By RIE TAKUMI,GMA News July 3, 2015 8:11pm
The shutting of banks in Greece due to its debt crisis has affected Filipinos in sending their remittances to their families in the Philippines — an example of how the fallout is affecting ordinary people there, including migrant workers.
“As of the moment, bank closures due to capital control prevent Filipinos from withdrawing more than €60 from ATM’s and transmitting cash,” Consul Shiela Tario of the Philippine Embassy in Athens told GMA News Online by phone on Friday.
“Hopefully, the referendum will normalize the situation and open remittances for our kababayans,” she added.
Because of the relatively peaceful and calm situation in Greece, the Philippine government only advised Filipinos to stay away from protest-heavy areas and to update themselves with news reports.

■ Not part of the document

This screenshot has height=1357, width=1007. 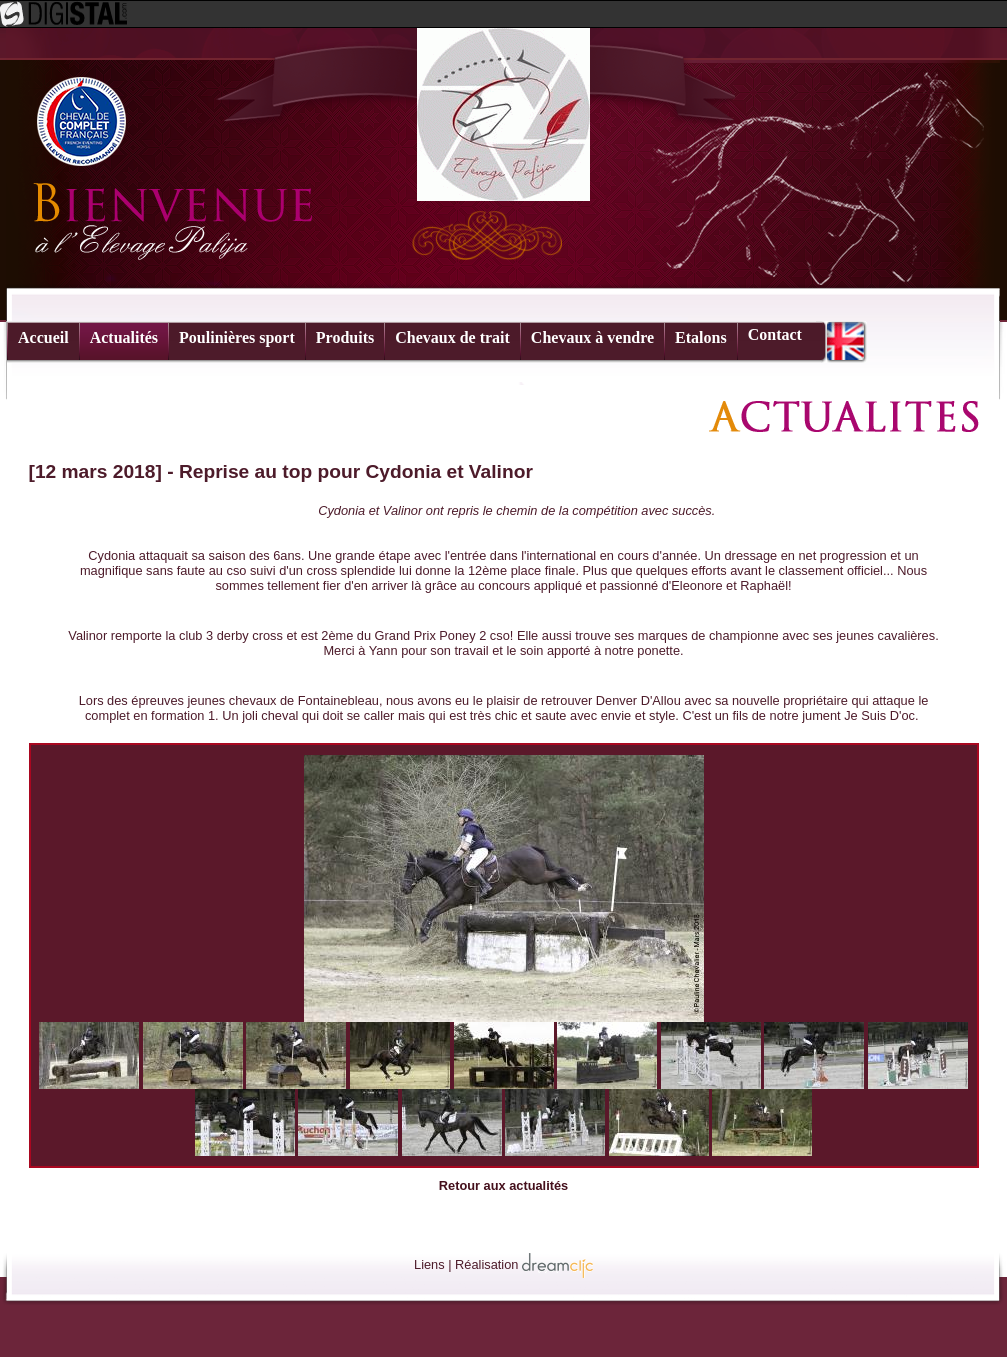 I want to click on Chevaux de trait, so click(x=452, y=337).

Philippine Ambassador to Greece Nestor Ochoa also held a contingency meeting with Filipino community leaders on Monday in case the referendum turns sour.

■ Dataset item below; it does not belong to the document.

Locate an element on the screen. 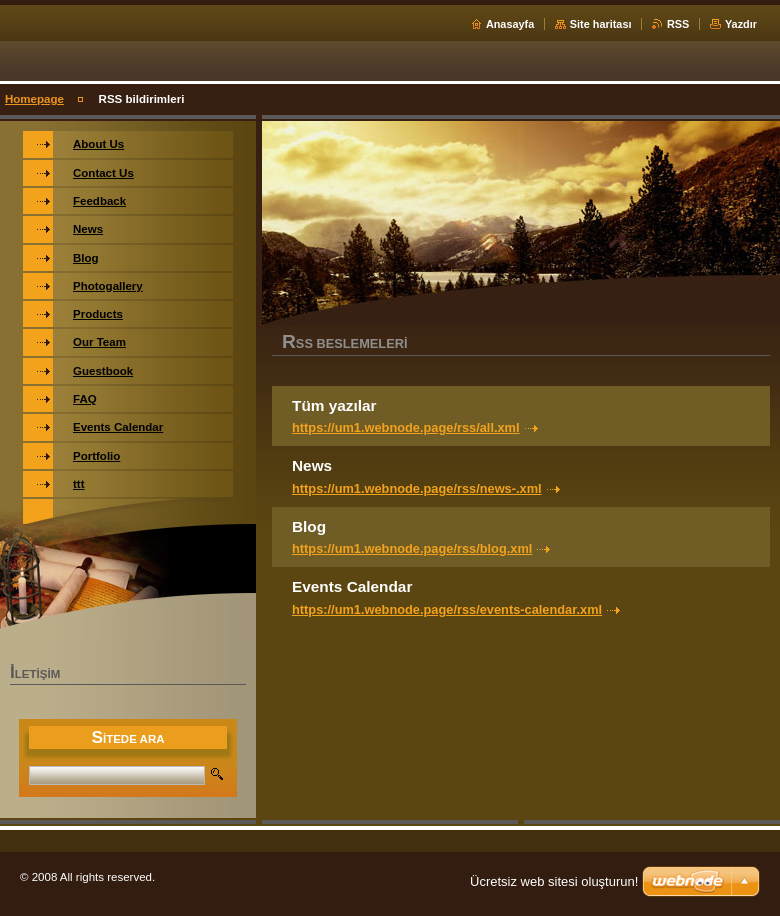 The height and width of the screenshot is (916, 780). https://um1.webnode.page/rss/events-calendar.xml is located at coordinates (447, 609).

“We’ve also asked our kababayans to stay away from areas of protest and to update themselves. We’re preparing for anything, especially for worst case scenarios,” Tario said.
No anti-migrant movements have been detected in Greece, but a few Filipinos reported having their wages slashed due to the financial crisis.
“They’re not jobless, but there has been a salary decrease. It’s still within the minimum wage. There have been no complaints, but people have expressed concerns on what will happen after the referendum,” Tario said.
According to the embassy, there are 11,500 land-based and 50,000 sea-based Filipinos in Greece.